Jack continued, “Helena managed to get Mr. Monroe to capitulate on some of his terms. I agreed to a pay cut, so Aussie… you will remain. And so will Miss Greene. But, the budget for the sets and wardrobe have been scaled back significantly, some of the extras have been let go and…”
“Unfortunately,” Mr. Dixon piped up, “I have been released from my contract. Howard has decided to replace me with Caine Khagan-Smith. And some of the pilot may likely be changed, and possibly the rest of Season One.” He smiled, but I could tell he had been crushed.
“Ian, I’m so sorry,” said Ms. Kensington.
“It’s alright. I’m an old man, Alex. It’s a shame I won’t get to work with you again. But my wife tells me I’ll enjoy retirement. And I’m not exactly opposed to it. Besides, Caine is an excellent writer. I have faith that the show will prosper under his tenure.”
Mr. Dixon gave Ms. Kensington a warm embrace, complete with a pat on the back and a kiss on the cheek.
“Jack, it was pleasure to see you again,” he said shaking Jack’s hand.
“Likewise, you old kook! We’ll almost miss you stinking up the place,” said Jack in jest.
Giving up a chuckle, Mr. Dixon reached out and shook Helena’s hand. “Good luck to you, Ms. Anderson. Thanks for sticking up for me in there. Maybe we’ll meet again at a fancy party some day, if I’m still invited to those sorts of thing.”
“That’ll be nice,” and Helena grinned.
“As for you ladies…” said Ian shaking my hand and Kate’s, “It was good to meet you. Give me a call if you ever find yourself looking for a date.”
The group chuckled.
“Okay, all! I’m going to get myself a cab. So long.” With that, the old man left us. He waddled to the revolving door and I was astonished to see how spry he was, as he practically glode over the marble floor.
Looking to Jack and Helena though, I realised that the cuts Mr. Monroe had made to the show was not all the bad news.
Ms. Kensington noticed too so she inquired, “What’s wrong? Was there something else?”
“Two things, in fact,” said Helena. “First and foremost, we only have three weeks to do the necessary re-shoots, and that includes the time it takes Mr. Khagan-Smith to do any re-writes.”
“And the second issue?”
“Well you’ll have to ask Jack or Mr. Schaffer about that. Because only they have worked with our new head writer before.”

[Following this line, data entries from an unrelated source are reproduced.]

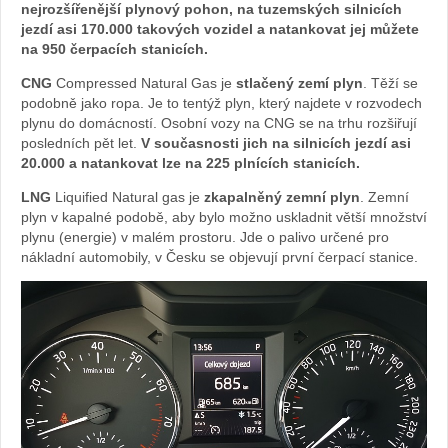
nejrozšířenější plynový pohon, na tuzemských silnicích
jezdí asi 170.000 takových vozidel a natankovat jej můžete
na 950 čerpacích stanicích.
CNG
Compressed Natural Gas je
stlačený zemí plyn
. Těží se
podobně jako ropa. Je to tentýž plyn, který najdete v rozvodech
plynu do domácností. Osobní vozy na CNG se na trhu rozšiřují
posledních pět let.
V současnosti jich na silnicích jezdí asi
20.000 a natankovat lze na 225 plnících stanicích.
LNG
Liquified Natural gas je
zkapalněný zemní plyn
. Zemní
plyn v kapalné podobě, aby bylo možno uskladnit větší množství
plynu (energie) v malém prostoru. Jde o palivo určené pro
nákladní automobily, v Česku se objevují první čerpací stanice.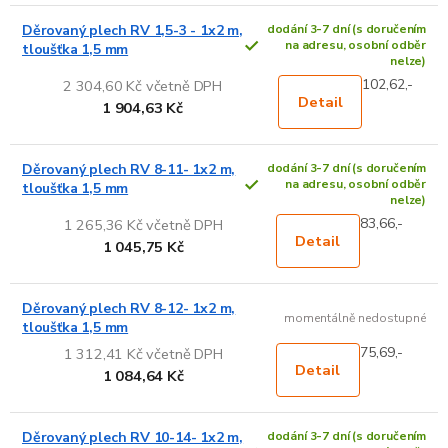
Děrovaný plech RV 1,5-3 - 1x2 m,
dodání 3-7 dní (s doručením
na adresu, osobní odběr
tloušťka 1,5 mm
nelze)
102,62,-
2 304,60 Kč včetně DPH
Detail
1 904,63 Kč
Děrovaný plech RV 8-11- 1x2 m,
dodání 3-7 dní (s doručením
na adresu, osobní odběr
tloušťka 1,5 mm
nelze)
83,66,-
1 265,36 Kč včetně DPH
Detail
1 045,75 Kč
Děrovaný plech RV 8-12- 1x2 m,
momentálně nedostupné
tloušťka 1,5 mm
75,69,-
1 312,41 Kč včetně DPH
Detail
1 084,64 Kč
Děrovaný plech RV 10-14- 1x2 m,
dodání 3-7 dní (s doručením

Burying his face in his palms for a good half minute, Jack grimaced, “Caine Khagan-Smith is the biggest pain in the ass in the world. He’s a wild card. A loose cannon. He’s bi-polar, he’s got a stick up his ass, he’s off the wall, around the bend, whatever! He flips out over the smallest things. He throws tantrums like it’s no one’s business; his mood swings vary according to the lunar cycles of the moons of fucking Jupiter. He’s so fucking eccentric you’d say he’s on drugs!” Jack took a breath. “God help us!”
“Well, is he?”
“No. But he’s so batshit crazy, he ought to be. I don’t know what mental ward he escaped from, but he’s our problem now.”
Giving each of us a wide-eyed stare Jack warned us, “Be very very afraid. He literally bites people.”